Reporters in general tended not to look for or consider
this kind of influence, because so few of them put all that much stock
in religion,
which they associated with extreme political views
based on moral disapproval and condemnation. I confess to membership
in this group.
And perhaps because of this prejudice, which is
probably the right thing to call it, administration officials seldom dwelled
on Bush's faith
when they described the way he was coping at difficult
junctures.
This is a pretty shocking admission. It's almost impossible to imagine that the NY Times or any other major media outlet would put someone with racial prejudices on a story about race, or a person with little understanding of Russian culture on the Russia beat, yet they see no problem in having reporters with religious prejudices, or no understanding of religion at any rate, cover a subject where religion is a key component of the story. Mustn't this effect how the story is reported? It's great that Mr. Bruni recognizes the centrality of religious belief in Mr. Bush's life now, but how different might his reportage during the campaign have been if he'd realized it in 1999?

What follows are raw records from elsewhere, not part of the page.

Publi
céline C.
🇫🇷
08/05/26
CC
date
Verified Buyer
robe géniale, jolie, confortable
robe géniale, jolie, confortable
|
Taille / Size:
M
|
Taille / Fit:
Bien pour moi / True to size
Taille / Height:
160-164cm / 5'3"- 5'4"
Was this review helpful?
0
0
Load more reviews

Mr. Bruni's admissions of press weaknesses are admirable, but because
of this honesty his dual stories do sometimes seem at odds with one another.
It is hard in places to tell whether he's describing a genuine flaw in
George W. Bush's character or whether the vagaries of the press coverage
are at work. Likewise, in explaining the ups and downs of the race
and the early days of his presidency (into late 2001) one wonders which
were the genuine downs and which were merely created by the press itself.
The overarching question becomes : having acknowledged the degree to which
the press creates its own stories and that he, and others, fundamentally
misunderstood Mr. Bush until September 11th, 2001, how trustworthy should
we consider a reporter's account of the 2000 campaign? I think
the answer is, necessarily, that one has to read the campaign coverage
through the filter of the press critique. Mr. Bruni in some ways
teaches us to distrust his own account of the campaign. But both
stories are quite fascinating and the book is wonderfully readable. Better
books may come, but for now I think it's the best we have on George W.
Bush and one of the better, at least in recent years, on the press.